Output the full listing that appears below, exactly as it is presented.

* Listed entries *
########

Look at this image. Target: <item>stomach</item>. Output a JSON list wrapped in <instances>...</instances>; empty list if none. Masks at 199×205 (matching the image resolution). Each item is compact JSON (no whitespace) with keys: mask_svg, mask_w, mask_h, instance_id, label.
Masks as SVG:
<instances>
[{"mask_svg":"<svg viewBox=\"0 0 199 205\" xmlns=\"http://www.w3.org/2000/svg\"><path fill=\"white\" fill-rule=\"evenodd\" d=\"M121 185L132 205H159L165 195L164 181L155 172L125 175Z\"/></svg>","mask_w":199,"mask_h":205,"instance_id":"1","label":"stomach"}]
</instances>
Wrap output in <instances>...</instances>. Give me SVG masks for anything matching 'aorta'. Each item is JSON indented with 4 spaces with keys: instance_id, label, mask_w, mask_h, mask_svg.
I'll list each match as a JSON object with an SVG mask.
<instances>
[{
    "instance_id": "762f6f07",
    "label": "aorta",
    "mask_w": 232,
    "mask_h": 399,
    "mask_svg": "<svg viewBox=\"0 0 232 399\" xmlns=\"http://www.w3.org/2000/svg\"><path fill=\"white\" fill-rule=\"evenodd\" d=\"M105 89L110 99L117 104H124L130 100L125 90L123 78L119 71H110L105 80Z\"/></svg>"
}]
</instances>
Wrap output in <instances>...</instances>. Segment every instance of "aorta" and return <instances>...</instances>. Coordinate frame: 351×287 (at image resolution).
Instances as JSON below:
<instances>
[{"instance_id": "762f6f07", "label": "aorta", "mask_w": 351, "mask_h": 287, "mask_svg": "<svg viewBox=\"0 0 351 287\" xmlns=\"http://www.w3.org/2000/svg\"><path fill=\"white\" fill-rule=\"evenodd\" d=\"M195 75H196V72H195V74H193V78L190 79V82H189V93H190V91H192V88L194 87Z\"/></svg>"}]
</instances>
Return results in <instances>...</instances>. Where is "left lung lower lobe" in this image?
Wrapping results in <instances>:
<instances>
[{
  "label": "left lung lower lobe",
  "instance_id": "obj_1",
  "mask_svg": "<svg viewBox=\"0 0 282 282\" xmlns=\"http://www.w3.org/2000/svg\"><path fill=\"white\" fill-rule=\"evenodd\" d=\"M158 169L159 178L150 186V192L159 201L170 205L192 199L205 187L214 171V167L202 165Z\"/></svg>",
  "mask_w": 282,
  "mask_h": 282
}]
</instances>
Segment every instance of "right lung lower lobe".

########

* Exercise output *
Look at this image. Target: <item>stomach</item>. Output a JSON list wrapped in <instances>...</instances>; empty list if none. Masks at 199×205 (matching the image resolution). Each item is compact JSON (no whitespace) with keys: mask_svg, mask_w, mask_h, instance_id, label.
Masks as SVG:
<instances>
[{"mask_svg":"<svg viewBox=\"0 0 199 205\" xmlns=\"http://www.w3.org/2000/svg\"><path fill=\"white\" fill-rule=\"evenodd\" d=\"M121 185L132 205H159L165 195L164 181L155 172L125 175Z\"/></svg>","mask_w":199,"mask_h":205,"instance_id":"1","label":"stomach"}]
</instances>
Wrap output in <instances>...</instances>. Give me SVG masks for anything matching 'aorta'. Each item is JSON indented with 4 spaces with keys: instance_id, label, mask_w, mask_h, mask_svg.
I'll list each match as a JSON object with an SVG mask.
<instances>
[{
    "instance_id": "762f6f07",
    "label": "aorta",
    "mask_w": 232,
    "mask_h": 399,
    "mask_svg": "<svg viewBox=\"0 0 232 399\" xmlns=\"http://www.w3.org/2000/svg\"><path fill=\"white\" fill-rule=\"evenodd\" d=\"M105 89L110 99L117 104H124L130 100L125 90L123 78L119 71H110L105 80Z\"/></svg>"
}]
</instances>
Wrap output in <instances>...</instances>. Segment every instance of "aorta" and return <instances>...</instances>. Coordinate frame: 351×287 (at image resolution).
Instances as JSON below:
<instances>
[{"instance_id": "762f6f07", "label": "aorta", "mask_w": 351, "mask_h": 287, "mask_svg": "<svg viewBox=\"0 0 351 287\" xmlns=\"http://www.w3.org/2000/svg\"><path fill=\"white\" fill-rule=\"evenodd\" d=\"M195 75H196V72H195V74H193V78L190 79V82H189V93H190V91H192V88L194 87Z\"/></svg>"}]
</instances>
Return results in <instances>...</instances>. Where is "left lung lower lobe" in this image?
Wrapping results in <instances>:
<instances>
[{
  "label": "left lung lower lobe",
  "instance_id": "obj_1",
  "mask_svg": "<svg viewBox=\"0 0 282 282\" xmlns=\"http://www.w3.org/2000/svg\"><path fill=\"white\" fill-rule=\"evenodd\" d=\"M158 169L159 178L150 186V192L159 201L170 205L192 199L205 187L214 171V167L202 165Z\"/></svg>",
  "mask_w": 282,
  "mask_h": 282
}]
</instances>
Segment every instance of "right lung lower lobe".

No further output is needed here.